Stop Using Labels to Control CI in GitHub Actions

Gating CI on a PR label feels clean until you learn how GitHub fires label events. Any label change re-runs the whole workflow from scratch, and a required check that's skipped when the label is absent counts as a pass, so PRs merge without ever running it. Here's why the pattern breaks and what to do instead.

Somewhere in a lot of GitHub Actions workflows there’s a line that looks like this:

if: contains(github.event.pull_request.labels.*.name, 'run-e2e')

The idea is reasonable. You have an expensive test suite, end-to-end tests that take an hour, and you don’t want to run them on every push. So you put them behind a label. Add run-e2e when you want the slow suite, skip it the rest of the time. A human decides, the CI obeys. Clean.

It isn’t clean. It’s one of the most expensive mistakes you can quietly bake into a pipeline, and the reason has nothing to do with your tests and everything to do with how GitHub fires label events.

How the label gate actually works

To make a label control a workflow, you have to react to label changes. That means adding labeled and unlabeled to your event types:

on:
  pull_request:
    types: [opened, synchronize, reopened, labeled, unlabeled]

jobs:
  e2e:
    if: contains(github.event.pull_request.labels.*.name, 'run-e2e')
    runs-on: ubuntu-latest
    steps:
      - run: ./run-e2e-tests.sh   # ~60 minutes

When someone adds the run-e2e label, GitHub emits a pull_request event with action: labeled. The workflow starts, the if condition sees the label, and the slow job runs. Remove the label, you get an unlabeled event, the condition is false, the job is skipped.

flowchart LR
    A[Add label run-e2e] --> B[pull_request: labeled event]
    B --> C[Workflow run starts]
    C --> D{if contains run-e2e?}
    D -->|true| E[Run 60-min suite]
    D -->|false| F[Job skipped]

So far it does what you wanted. The problem is everything else that also fires that event.

You can’t filter on the label name

Here’s the part that surprises people: GitHub lets you filter on: by the event type, but not by the label. There is no types: [labeled:run-e2e]. You subscribe to “a label changed,” full stop. Which label changed is something you only find out after the workflow has already started, inside the if.

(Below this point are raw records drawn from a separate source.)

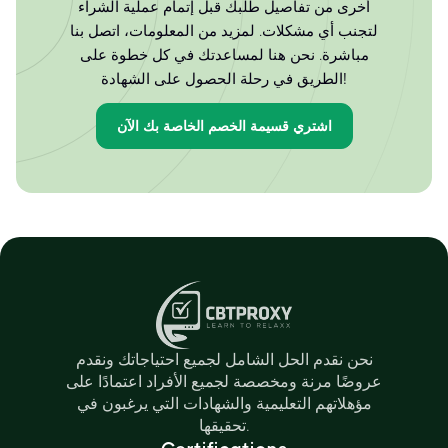
أخرى من تفاصيل طلبك قبل إتمام عملية الشراء
لتجنب أي مشكلات. لمزيد من المعلومات، اتصل بنا
مباشرة. نحن هنا لمساعدتك في كل خطوة على
الطريق في رحلة الحصول على الشهادة!
اشتري قسيمة الخصم الخاصة بك الآن
نحن نقدم الحل الشامل لجميع احتياجاتك ونقدم
عروضًا مرنة ومخصصة لجميع الأفراد اعتمادًا على
مؤهلاتهم التعليمية والشهادات التي يرغبون في
تحقيقها.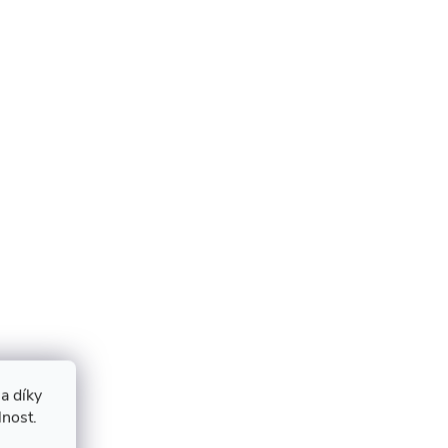
a díky
lnost.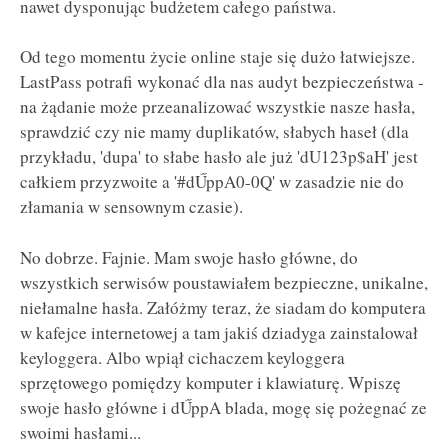
nawet dysponując budżetem całego państwa.
Od tego momentu życie online staje się dużo łatwiejsze.
LastPass potrafi wykonać dla nas audyt bezpieczeństwa -
na żądanie może przeanalizować wszystkie nasze hasła,
sprawdzić czy nie mamy duplikatów, słabych haseł (dla
przykładu, 'dupa' to słabe hasło ale już 'dU123p$aH' jest
całkiem przyzwoite a '#dŰppA0-0Q' w zasadzie nie do
złamania w sensownym czasie).
No dobrze. Fajnie. Mam swoje hasło główne, do
wszystkich serwisów poustawiałem bezpieczne, unikalne,
niełamalne hasła. Załóżmy teraz, że siadam do komputera
w kafejce internetowej a tam jakiś dziadyga zainstalował
keyloggera. Albo wpiął cichaczem keyloggera
sprzętowego pomiędzy komputer i klawiaturę. Wpiszę
swoje hasło główne i dŰppA blada, mogę się pożegnać ze
swoimi hasłami...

That distinction is the whole problem. Every label on the PR runs through the same door. A teammate triaging the PR adds bug. Full workflow run. Your project board automation flips priority:high. Full workflow run. Someone removes needs-review after approving. Full workflow run. None of those have anything to do with your test suite, and every one of them creates a brand-new run of the entire workflow.

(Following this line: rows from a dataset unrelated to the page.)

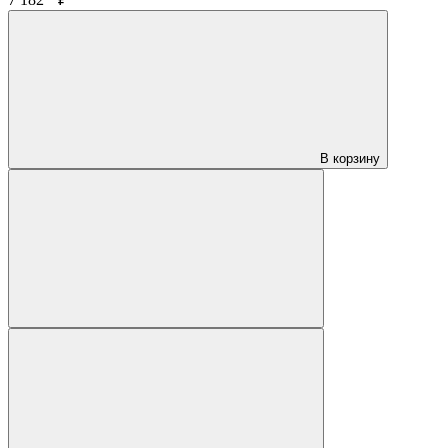
В корзину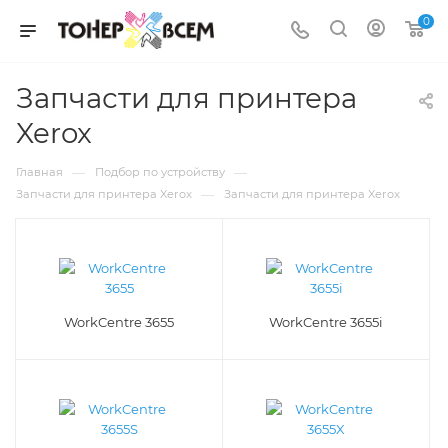
0
Запчасти для принтера
Xerox
—
—
Главная
Подбор по устройству
—
Запчасти для принтера Xerox
Запчасти для принтера Xerox
WorkCentre 3655
WorkCentre 3655i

Put the mental model next to the machine. You picture a gate, the label deciding whether CI runs at all:

flowchart LR
    A[Touch a label] --> B{run-e2e?}
    B -->|yes| C[CI runs]
    B -->|no| D[Nothing happens]

What you actually built fires the whole workflow on any label, and runs every job that doesn’t carry the if:

flowchart LR
    A[Touch any label] --> W[Whole workflow fires]
    W --> L[lint runs]
    W --> U[unit tests run]
    W --> Bld[build runs]
    W --> G{run-e2e?}
    G -->|yes| E[e2e runs]
    G -->|no| S[e2e skipped]

The if you wrote gates one job, not the trigger. Adding bug to triage a PR doesn’t do nothing, it reruns your whole pipeline and skips exactly one job. On a busy PR, labels move around a lot, and each move is a fresh run of everything.

Every run starts from zero

You might think a re-run is cheap when nothing changed. It isn’t. GitHub Actions has no memory that the suite was green five minutes ago on the same commit. There is no “already passed, skip it” at the workflow level. A new event means a new run, and a new run means the 60-minute suite runs for 60 minutes again.

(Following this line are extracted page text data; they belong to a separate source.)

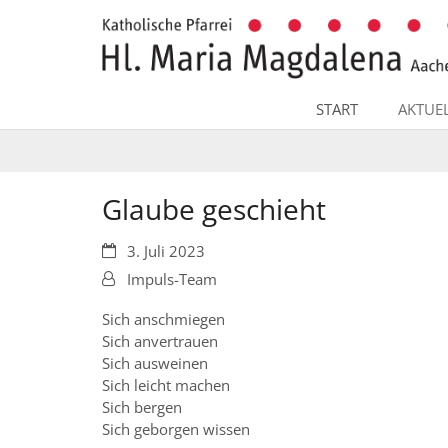
Zum Inhalt springen
START
AKTUE
Glaube geschieht
Datum:
3. Juli 2023
Von:
Impuls-Team
Sich anschmiegen
Sich anvertrauen
Sich ausweinen
Sich leicht machen
Sich bergen
Sich geborgen wissen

Picture a PR where the code is done and people are just tidying labels before merge. The commit SHA never changes. The tests never change. The result is never going to be different. And yet:

sequenceDiagram
    actor Dev as Teammate
    participant GH as GitHub
    participant CI as e2e suite
    Note over GH: commit abc123, never changes
    Dev->>GH: add label "bug"
    GH->>CI: trigger run
    CI-->>GH: green after 60 min
    Dev->>GH: set label "priority:high"
    GH->>CI: trigger run
    CI-->>GH: green after 60 min
    Dev->>GH: remove label "triage"
    GH->>CI: trigger run
    CI-->>GH: green after 60 min
    Note over Dev,CI: 3 hours of compute, one unchanged result

Three labels touched, not one of them run-e2e, and the suite still ran three times on identical code.

If your suite cancels in-progress runs on new events, you trade the wasted minutes for a different problem: a label edit now kills a test run that was almost finished, and you start the hour over. Either way the label, not the code, is driving your compute bill.

The required-check trap

The cost is the obvious problem. The correctness one is quieter and worse, and it shows up the moment you make that label-gated job a required status check.

You’d assume that requiring e2e means nothing merges without it. It doesn’t. When the run-e2e label is absent, the job is skipped, and a skipped job isn’t a failure. Branch protection and rulesets treat a skipped required check as satisfied, exactly as if it had passed. So every PR that doesn’t carry the label merges with e2e counting as green and the suite never having run.

flowchart TD
    P[PR without the run-e2e label] --> S[e2e job is skipped]
    S --> G[Branch protection treats skipped as satisfied]
    G --> M[Required check: green]
    M --> X[Merge with zero e2e coverage]

This inverts what the gate was for. The label was meant to let you opt in to the expensive suite. What it actually does is let every unlabeled PR opt out of a required check while branch protection reports all-clear. Nobody had to defeat the gate with a clever workaround. The default path is the bypass: you merge code that never ran the test you marked mandatory, and the checkmark says it’s fine.

A control that’s green when it should be red is more dangerous than no control, because people stop checking the thing they think is being checked for them.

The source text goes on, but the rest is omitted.